▶ WORK ORDER
Each line in these records that contains "occurrences" counts once. Give the number only.

▶ RECORDS SHOWN
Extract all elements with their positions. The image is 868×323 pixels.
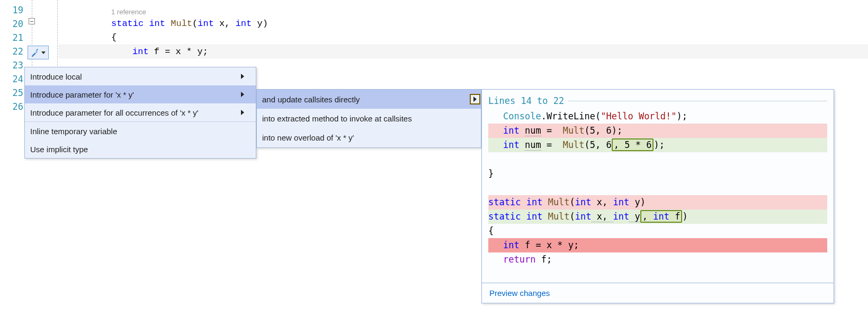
line-number: 25 [0,86,23,100]
menu-item-label: and update callsites directly [262,95,360,104]
diff-inline-highlight: , 5 * 6 [612,138,654,151]
diff-line-removed: int num = Mult(5, 6); [488,124,827,138]
svg-rect-0 [36,49,38,51]
menu-item-introduce-parameter-all[interactable]: Introduce parameter for all occurrences … [25,103,256,121]
preview-range-label: Lines 14 to 22 [488,94,564,108]
line-number: 19 [0,3,23,17]
quick-actions-button[interactable] [28,46,49,59]
preview-header: Lines 14 to 22 [488,94,827,108]
menu-item-inline-temporary[interactable]: Inline temporary variable [25,122,256,140]
preview-diff: Lines 14 to 22 Console.WriteLine("Hello … [482,90,834,283]
line-number: 20 [0,17,23,31]
preview-changes-panel: Lines 14 to 22 Console.WriteLine("Hello … [481,89,834,303]
diff-inline-highlight: , int f [640,210,683,223]
line-number: 23 [0,58,23,72]
menu-item-label: Introduce local [30,72,82,81]
line-number-gutter: 19 20 21 22 23 24 25 26 [0,0,26,114]
code-line[interactable]: { [58,31,868,45]
diff-line: } [488,167,827,181]
codelens-references[interactable]: 1 reference [58,3,868,17]
diff-line-added: static int Mult(int x, int y, int f) [488,209,827,224]
menu-item-label: Introduce parameter for all occurrences … [30,108,199,117]
fold-toggle-icon[interactable] [29,18,35,24]
menu-item-introduce-local[interactable]: Introduce local [25,67,256,85]
menu-item-use-implicit-type[interactable]: Use implicit type [25,140,256,158]
code-line-current[interactable]: int f = x * y; [58,45,868,58]
menu-item-label: Use implicit type [30,145,88,154]
screwdriver-icon [31,48,39,57]
diff-line-removed: static int Mult(int x, int y) [488,195,827,209]
diff-line-removed: int f = x * y; [488,238,827,252]
quick-actions-submenu: and update callsites directly into extra… [256,89,481,148]
submenu-item-extracted-method[interactable]: into extracted method to invoke at calls… [257,109,481,128]
diff-line: { [488,224,827,238]
submenu-item-new-overload[interactable]: into new overload of 'x * y' [257,128,481,147]
diff-line-added: int num = Mult(5, 6, 5 * 6); [488,138,827,152]
quick-actions-menu: Introduce local Introduce parameter for … [24,67,256,159]
menu-item-label: into new overload of 'x * y' [262,133,354,142]
line-number: 26 [0,100,23,114]
menu-item-label: Inline temporary variable [30,127,117,136]
diff-line [488,152,827,167]
submenu-arrow-icon [241,110,244,115]
preview-changes-link[interactable]: Preview changes [482,283,834,303]
diff-line: Console.WriteLine("Hello World!"); [488,109,827,124]
preview-flyout-arrow-icon [470,94,480,104]
diff-line: return f; [488,252,827,267]
menu-item-introduce-parameter[interactable]: Introduce parameter for 'x * y' [25,85,256,103]
submenu-arrow-icon [241,92,244,97]
line-number: 24 [0,72,23,86]
diff-line [488,181,827,195]
submenu-arrow-icon [241,74,244,79]
submenu-item-update-callsites[interactable]: and update callsites directly [257,90,481,109]
code-line[interactable]: static int Mult(int x, int y) [58,17,868,31]
menu-item-label: Introduce parameter for 'x * y' [30,90,134,99]
chevron-down-icon [41,51,46,54]
menu-item-label: into extracted method to invoke at calls… [262,114,412,123]
line-number: 22 [0,45,23,58]
line-number: 21 [0,31,23,45]
header-rule [568,101,827,101]
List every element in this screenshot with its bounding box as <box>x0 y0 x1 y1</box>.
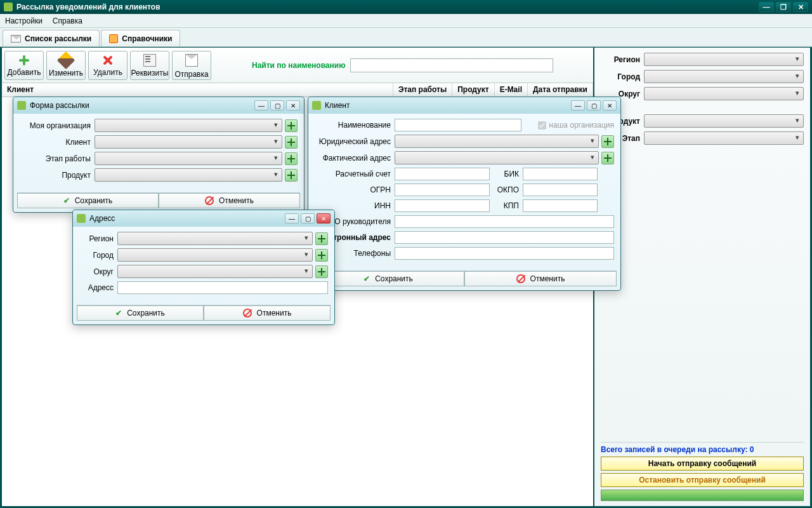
toolbar: Добавить Изменить Удалить Реквизиты Отпр… <box>2 48 593 83</box>
dialog-title: Форма рассылки <box>30 101 254 110</box>
send-button[interactable]: Отправка <box>172 51 211 80</box>
stop-send-button[interactable]: Остановить отправку сообщений <box>601 473 804 487</box>
client-dialog: Клиент — ▢ ✕ Наименованиенаша организаци… <box>308 97 621 291</box>
col-stage[interactable]: Этап работы <box>393 83 452 97</box>
plus-icon <box>18 54 30 67</box>
queue-count: 0 <box>750 445 754 454</box>
requisites-button[interactable]: Реквизиты <box>130 51 169 80</box>
book-icon <box>109 34 118 43</box>
save-button[interactable]: ✔Сохранить <box>312 271 464 286</box>
dialog-icon <box>17 101 26 110</box>
legal-addr-combo[interactable] <box>395 135 599 148</box>
cancel-icon <box>205 196 214 205</box>
add-button[interactable]: Добавить <box>4 51 44 80</box>
our-org-check: наша организация <box>538 121 614 130</box>
cancel-button[interactable]: Отменить <box>204 305 331 321</box>
search-input[interactable] <box>350 58 553 72</box>
mailing-form-dialog: Форма рассылки — ▢ ✕ Моя организация Кли… <box>13 97 304 213</box>
account-input[interactable] <box>395 168 490 180</box>
email-input[interactable] <box>395 231 614 244</box>
edit-button[interactable]: Изменить <box>46 51 86 80</box>
delete-button[interactable]: Удалить <box>88 51 128 80</box>
inn-input[interactable] <box>395 199 490 212</box>
addr-region-combo[interactable] <box>117 232 313 245</box>
address-dialog: Адресс — ▢ ✕ Регион Город Округ Адресс ✔… <box>72 210 335 325</box>
client-combo[interactable] <box>95 135 282 149</box>
tab-references[interactable]: Справочники <box>101 30 180 46</box>
search-label: Найти по наименованию <box>252 61 345 70</box>
dialog-icon <box>312 101 321 110</box>
addr-district-add[interactable] <box>315 265 328 278</box>
dialog-maximize[interactable]: ▢ <box>301 213 315 224</box>
stage-combo[interactable] <box>95 152 282 165</box>
document-icon <box>143 54 156 67</box>
cancel-icon <box>516 274 525 283</box>
addr-city-combo[interactable] <box>117 248 313 262</box>
dialog-titlebar[interactable]: Адресс — ▢ ✕ <box>73 210 334 227</box>
col-product[interactable]: Продукт <box>452 83 494 97</box>
ogrn-input[interactable] <box>395 184 490 196</box>
filter-region-label: Регион <box>601 55 640 64</box>
dialog-minimize[interactable]: — <box>285 213 299 224</box>
dialog-titlebar[interactable]: Форма рассылки — ▢ ✕ <box>13 97 304 114</box>
dialog-title: Клиент <box>325 101 571 110</box>
cancel-button[interactable]: Отменить <box>464 271 617 286</box>
tabstrip: Список рассылки Справочники <box>0 28 812 47</box>
start-send-button[interactable]: Начать отправку сообщений <box>601 457 804 471</box>
client-add[interactable] <box>285 136 298 149</box>
name-input[interactable] <box>395 119 521 131</box>
product-add[interactable] <box>285 169 298 182</box>
dialog-close[interactable]: ✕ <box>286 100 300 110</box>
queue-info: Всего записей в очереди на рассылку: 0 <box>601 442 804 454</box>
menu-settings[interactable]: Настройки <box>5 17 43 25</box>
close-button[interactable]: ✕ <box>793 2 808 12</box>
okpo-input[interactable] <box>523 184 598 196</box>
col-sent[interactable]: Дата отправки <box>528 83 593 97</box>
actual-addr-combo[interactable] <box>395 151 599 164</box>
menubar: Настройки Справка <box>0 14 812 28</box>
legal-addr-add[interactable] <box>601 135 614 148</box>
filter-product[interactable] <box>644 114 804 128</box>
dialog-minimize[interactable]: — <box>254 100 268 110</box>
titlebar: Рассылка уведомлений для клиентов — ❐ ✕ <box>0 0 812 14</box>
x-icon <box>102 54 114 67</box>
filter-region[interactable] <box>644 53 804 66</box>
org-add[interactable] <box>285 119 298 132</box>
tab-mailing-list[interactable]: Список рассылки <box>3 30 100 46</box>
col-client[interactable]: Клиент <box>2 83 393 97</box>
dialog-maximize[interactable]: ▢ <box>587 100 601 110</box>
phones-input[interactable] <box>395 247 614 260</box>
filter-city[interactable] <box>644 70 804 83</box>
grid-header: Клиент Этап работы Продукт E-Mail Дата о… <box>2 83 593 97</box>
col-email[interactable]: E-Mail <box>495 83 528 97</box>
fio-input[interactable] <box>395 215 614 228</box>
minimize-button[interactable]: — <box>759 2 774 12</box>
menu-help[interactable]: Справка <box>53 17 82 25</box>
product-combo[interactable] <box>95 168 282 182</box>
bik-input[interactable] <box>523 168 598 180</box>
app-title: Рассылка уведомлений для клиентов <box>16 3 757 11</box>
dialog-close[interactable]: ✕ <box>317 213 331 224</box>
progress-bar <box>601 490 804 501</box>
dialog-maximize[interactable]: ▢ <box>270 100 284 110</box>
addr-city-add[interactable] <box>315 249 328 262</box>
addr-district-combo[interactable] <box>117 265 313 278</box>
addr-region-add[interactable] <box>315 232 328 245</box>
save-button[interactable]: ✔Сохранить <box>17 193 159 208</box>
stage-add[interactable] <box>285 152 298 165</box>
maximize-button[interactable]: ❐ <box>776 2 791 12</box>
cancel-button[interactable]: Отменить <box>159 193 300 208</box>
actual-addr-add[interactable] <box>601 152 614 164</box>
org-combo[interactable] <box>95 119 282 132</box>
dialog-close[interactable]: ✕ <box>603 100 617 110</box>
side-panel: Регион Город Округ Продукт Этап Всего за… <box>594 48 810 506</box>
addr-input[interactable] <box>117 281 328 294</box>
dialog-minimize[interactable]: — <box>571 100 585 110</box>
dialog-title: Адресс <box>89 214 285 223</box>
save-button[interactable]: ✔Сохранить <box>77 305 204 321</box>
check-icon: ✔ <box>63 196 70 205</box>
filter-stage[interactable] <box>644 131 804 145</box>
kpp-input[interactable] <box>523 199 598 212</box>
dialog-titlebar[interactable]: Клиент — ▢ ✕ <box>308 97 620 114</box>
filter-district[interactable] <box>644 87 804 100</box>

▶ ANSWER AREA
2